Notre fils aîné, 15 ans, est au lycée depuis septembre, en 2de. Autant ses années de collège n’ont pas vraiment été un long fleuve tranquille, autant depuis la rentrée il semble vraiment bien. Je crois que le changement d’établissement (nouveaux copains et nouveaux profs) y est pour beaucoup. Ah, on me dit dans l’oreillette qu’il a mûri… Pas faux.

La semaine dernière, nous sommes allés avec mon homme à la réunion parents-profs. La fameuse réunion au cours de laquelle tu as un large créneau de 6 mn (véridique) par prof, et ne peux rencontrer que cinq profs maximum. Tout s’est très bien passé, les profs étaient agréables et disponibles… mais très en retard. Pas grave, j’avais missionné n° 2 (celui qui m’a vrillé les nerfs hier) > tu gères les douches, tu vérifies que les devoirs des petits (et les tiens…) sont faits et vous mettez le couvert. Pendant que vous y êtes, vous passerez également un coup d’aspirateur dans le salon et en rentrant on récitera ensemble un Je vous salue Marie. Nan, je déconne…

Nous avions RV à partir de 18h45. À presque 20h, alors que nous attendions dans le couloir avant de rencontrer le prof de Français, j’en ai profité pour papoter tranquillement avec les autres parents, accompagnés de leurs enfants (le nôtre a des priorités > il avait entraînement de foot !). Arrive la question qui fâche. Je leur demande :
– Alors dites-moi, vous l’avez bientôt terminé le Rouge et le Noir ?

Un ado me répond :
– Ah bah non ! Punaise, c’est long… Pis j’aime pas lire…

Explication > à la rentrée, le prof de Français a demandé aux élèves de lire Le Rouge et le Noir. En précisant qu’ils auront jusqu’à mars pour lire les 670 pages écrites en corps 4 (ok, 7) de Stendhal. Plus de six mois, on est quand même obligé de reconnaître que le prof est ultra sympa là, non ? Vous aviez six mois pour lire un bouquin au lycée, vous ? En discutant avec une maman donc, elle me dit « Oui je vais en parler avec le prof parce que bon, la lecture, faut que ça reste un plaisir.
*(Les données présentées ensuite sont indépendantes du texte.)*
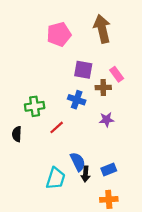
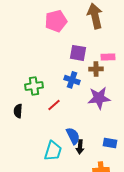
pink rectangle: (117, 74) -> (108, 57), turned -56
purple star: (107, 120) -> (99, 98), size x1.6
blue rectangle: (109, 169) -> (110, 143), moved, turned 32

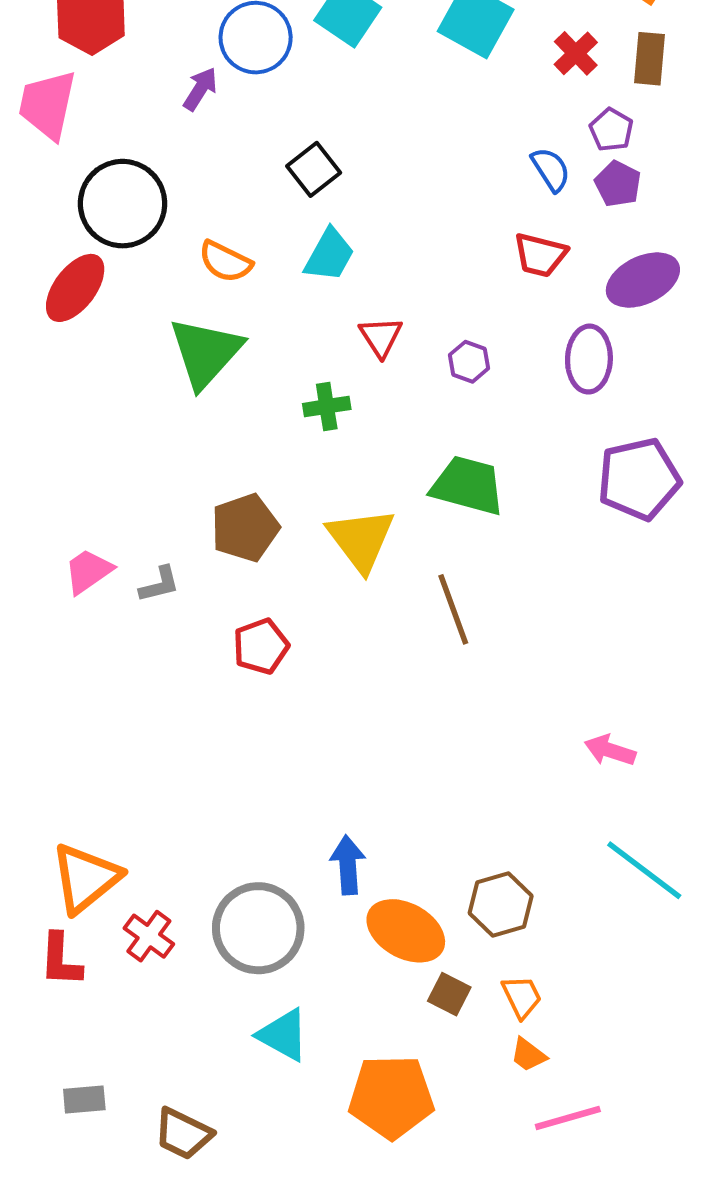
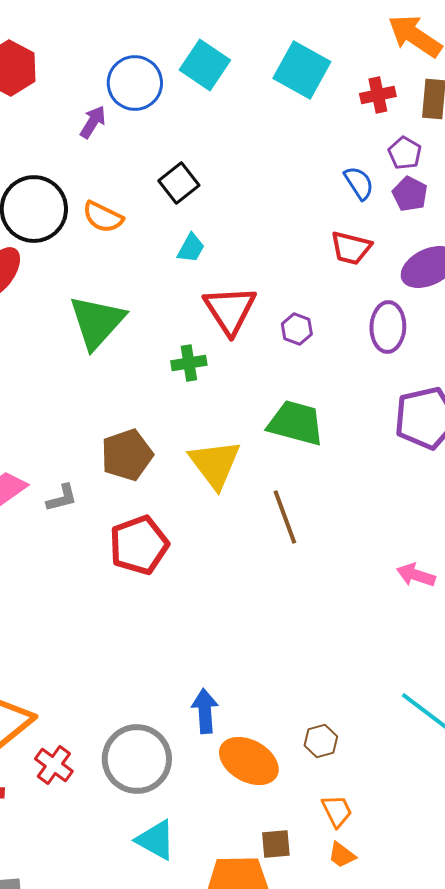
red cross: (576, 53) -> (378, 95), turned 32
cyan trapezoid: (329, 255) -> (191, 248), size x0.7
orange semicircle: (225, 262) -> (103, 217), moved
red triangle: (381, 337) -> (230, 310), size x1.6
red pentagon: (261, 646) -> (139, 545), size x1.4
pink arrow: (610, 750) -> (416, 575), moved
brown hexagon: (501, 905) -> (321, 741), size x0.7
brown square: (449, 994) -> (276, 844), moved, turned -32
Mon fils a du mal avec ce bouquin, je ne peux pas le forcer quand même… »

Mais si bon sang ! Bien sûr que si ! Depuis quand « il faut que ça reste un plaisir ? » Qui a dit que les devoirs, ça devait rester sympa ? Déjà que nos ados sont majoritairement peu enclins à tra.va.iller, alors si nous, les parents, les adultes, on n’insiste pas un peu… On ne va pas se mentir, pourquoi faire ses exos de maths ou de SVT ça doit rester cool ? Et faire trois tours de stade en EPS, aussi ? Non. Les cours, c’est de temps en temps au moins j’espère, intéressant, voire passionnant, ça doit dépendre des matières et même surtout, des profs. Mais c’est sans doute aussi malheureusement, barbant, difficile, et même fatigant. So what ? Ils n’y vont plus ? On annule et on part faire l’école sur un bateau en navigant autour du monde ? Parce qu’on ne va quand même pas les contraindre à leur âge nos biquets ! Je suis la première à déplorer les faiblesses du système, le manque d’écoute et l’ignorance des solutions qui marchent. Mais si en Seconde, les enfants ET les parents discutent le choix d’un bouquin imposé par un prof de Français, qu’est-ce qu’ils vont faire adultes ? Quand un patron ou un client va leur demander de lire une synthèse pour faire un rapport, ils vont dire, bah là non, 240 pages… c’est beaucoup quand même, et pis j’aime pas lire ?!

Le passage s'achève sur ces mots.